Looking at the thicket of bodies clogging the middle of the floor, Oklahoma State’s Byron Eaton wasn’t sure how he’d create his final shot. So, he kept dribbling.
Stunningly, after 40 minutes of give-no-ground basketball, everything opened up right in front of him.
The Cowboys’ barrel-chested point guard found a clear path to the basket for a three-point play with 7.2 seconds left Friday, lifting his team to a 77-75 victory over Tennessee in the first round of the NCAA tournament.
Eighth-seeded Oklahoma State (23-11) will play Pittsburgh, the top seed in the East Regional, in the second round. The Panthers sprawled across the first three rows of seats behind the Oklahoma State basket for the start of the second half, doing a little firsthand scouting.
They were gone long before Eaton—a five-sport star in high school who also played a little football—gave the game its final shoulder-down nudge.

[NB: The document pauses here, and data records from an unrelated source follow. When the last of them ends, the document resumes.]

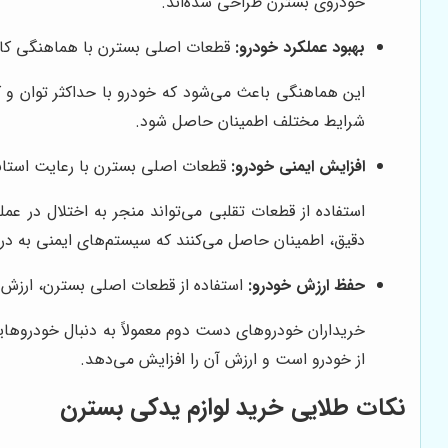
خودروی بسترن طراحی شده‌اند.
بهبود عملکرد خودرو:
قطعات اصلی بسترن با هماهنگی کامل 
این هماهنگی باعث می‌شود که خودرو با حداکثر توان و ک
شرایط مختلف اطمینان حاصل شود.
افزایش ایمنی خودرو:
قطعات اصلی بسترن با رعایت استاند
استفاده از قطعات تقلبی می‌تواند منجر به اختلال در 
دقیق، اطمینان حاصل می‌کنند که سیستم‌های ایمنی به در
حفظ ارزش خودرو:
استفاده از قطعات اصلی بسترن، ارزش 
خریداران خودروهای دست دوم معمولاً به دنبال خودروهای
از خودرو است و ارزش آن را افزایش می‌دهد.
نکات طلایی خرید لوازم یدکی بسترن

Tennessee (21-13) got caught flat-footed, allowing Eaton to drive the lane untouched. Tyler Smith came in late and unsuccessfully tried to block the shot, which fell through the net as Eaton tumbled to the floor after the contact.
“He just gave me the middle,” Eaton said. “I was looking for the contact. I knew it was coming. I just tried to concentrate on making the basket.”
Smith had a chance to win it for Tennessee, but his jumper from behind the arc hit the side of the rim and bounced up to the top of the backboard as the buzzer sounded. Smith led all scorers with 21 points.
“I knew it was going to come down to the wire,” Oklahoma State coach Travis Ford said. “If you study our team and their team, that was just the way it was going to be. We figured out how to survive.”
Tennessee has reached the NCAA tournament in all four years under coach Bruce Pearl, who’s had some of his best coaching moments there—starting with his emergency stint as the Boston College mascot for one game in the 1981 tournament.
This wasn’t one of them. He left the floor complaining to the referees that no foul was called on Smith’s final shot, which came off a play the Volunteers run in practice every day.
“It’s a shot that he takes and makes a lot at the end of practice,” Pearl said. “I didn’t want anybody else taking that last shot.”
No matter how it turned out, this NCAA appearance amounted to a big step forward for Oklahoma State, which advanced to the Final Four in 2004, then fell on hard times. The Cowboys were relegated to the NIT the last three years, prompting them to hire Ford.
Even though it was a transition season in Stillwater—Ford estimates that he’s installed perhaps 60 percent of his offensive and defensive systems— Oklahoma State was finally back playing with the big boys. His feistiness seemed to rub off on the Cowboys, giving them an edge they’d lacked.
Ford’s fiery demeanor temporarily cost them on Friday.
Unhappy over his team’s early effort, he told an assistant coach he was going to get a technical to fire up his players. He angrily complained about a call during a timeout and got a technical from Mike Sanzere. The two free throws were part of a five-point spurt that gave Tennessee its biggest lead at 32-25. Ford berated Sanzere after tearing into his players.
“I wanted to get it,” he said of the technical. “I told them: ‘You guys have got to get as fired up as I am now.”’
With their free-flowing style, the Cowboys are accustomed to overcoming big leads and giving them away. Eaton hit a pair of pull-up jumpers in a 13-2 run that closed the half and put Oklahoma State up 38-34.
The stocky, 5-foot-11 guard also had a hand—two of them, actually—in a tone-setting moment during the run. He and Tennessee’s Wayne Chism, a 6-foot-9 forward who weighs 242 pounds, wrapped their arms around a rebound and wouldn’t let go. Chism yanked and they both tumbled to the ground, but Eaton refused to let give up the ball.
Ford liked that.
Oklahoma State tried to set the run-and-shoot style that made it one of the nation’s highest-scoring teams. Tennessee stuck with its halfcourt game, trying to take advantage inside.
It was a stalemate—12 ties, 18 lead changes—until Eaton, who was playing in his first NCAA game, found that final opening.
“It was one of my goals to get here and win some games. I just wish it had come a little sooner in my career,” the senior said.